* **ACTIVITY**
Give the lines again exactly as they appear below, from the line with "We know it is expensive to do property due" to the line with "d to end. That full span — about the", both included, and only those lines. Leave every picture out.

* **GIVEN ENTRIES**
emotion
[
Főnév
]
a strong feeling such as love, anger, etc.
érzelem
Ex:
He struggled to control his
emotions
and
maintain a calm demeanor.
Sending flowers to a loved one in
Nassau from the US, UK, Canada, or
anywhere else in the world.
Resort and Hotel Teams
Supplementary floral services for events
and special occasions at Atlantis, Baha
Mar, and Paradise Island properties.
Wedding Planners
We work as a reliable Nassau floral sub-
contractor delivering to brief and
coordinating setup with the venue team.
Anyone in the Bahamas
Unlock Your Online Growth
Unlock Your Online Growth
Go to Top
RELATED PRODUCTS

...

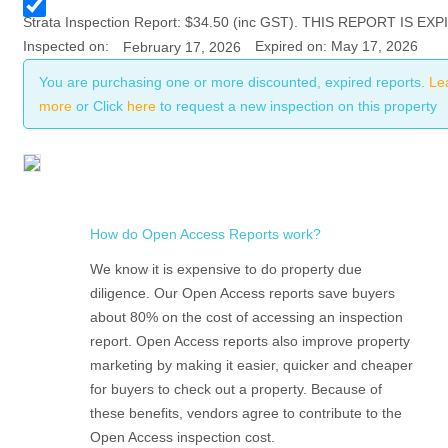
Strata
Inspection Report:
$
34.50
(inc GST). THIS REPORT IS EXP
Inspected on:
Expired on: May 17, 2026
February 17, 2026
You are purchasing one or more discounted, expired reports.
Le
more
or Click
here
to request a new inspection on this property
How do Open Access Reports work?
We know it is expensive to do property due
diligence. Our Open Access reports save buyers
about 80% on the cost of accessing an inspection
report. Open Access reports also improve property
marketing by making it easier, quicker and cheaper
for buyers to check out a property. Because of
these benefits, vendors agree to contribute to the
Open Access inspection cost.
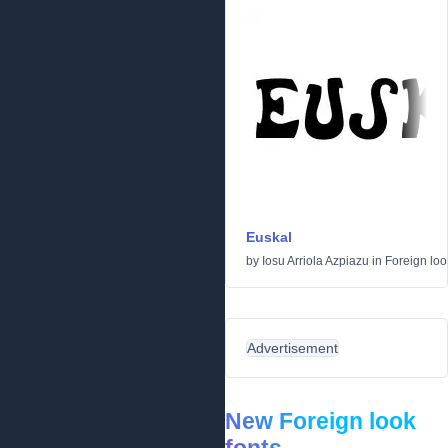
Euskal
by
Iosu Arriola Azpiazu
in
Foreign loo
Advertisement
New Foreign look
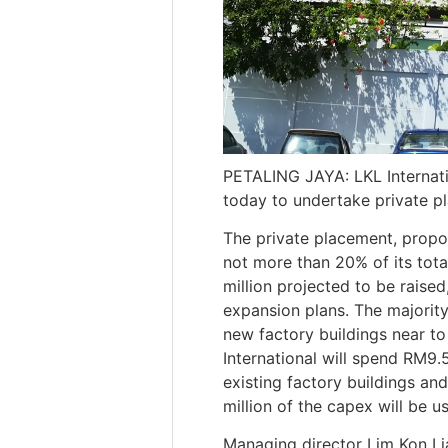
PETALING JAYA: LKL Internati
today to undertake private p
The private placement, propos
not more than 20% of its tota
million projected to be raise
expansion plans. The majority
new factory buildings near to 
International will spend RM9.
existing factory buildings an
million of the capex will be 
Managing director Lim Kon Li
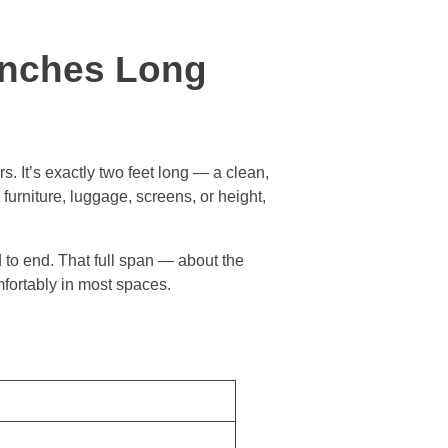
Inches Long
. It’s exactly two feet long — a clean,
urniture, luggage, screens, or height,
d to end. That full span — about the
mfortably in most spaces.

* **REPLY**
We know it is expensive to do property due
diligence. Our Open Access reports save buyers
about 80% on the cost of accessing an inspection
report. Open Access reports also improve property
marketing by making it easier, quicker and cheaper
for buyers to check out a property. Because of
these benefits, vendors agree to contribute to the
Open Access inspection cost.
Euskal
by
Iosu Arriola Azpiazu
in
Foreign loo
Advertisement
New Foreign look
PETALING JAYA: LKL Internati
today to undertake private p
The private placement, propos
not more than 20% of its tota
million projected to be raise
expansion plans. The majority
new factory buildings near to 
International will spend RM9.
existing factory buildings an
million of the capex will be 
Managing director Lim Kon Li
Inches Long
. It’s exactly two feet long — a clean,
urniture, luggage, screens, or height,
d to end. That full span — about the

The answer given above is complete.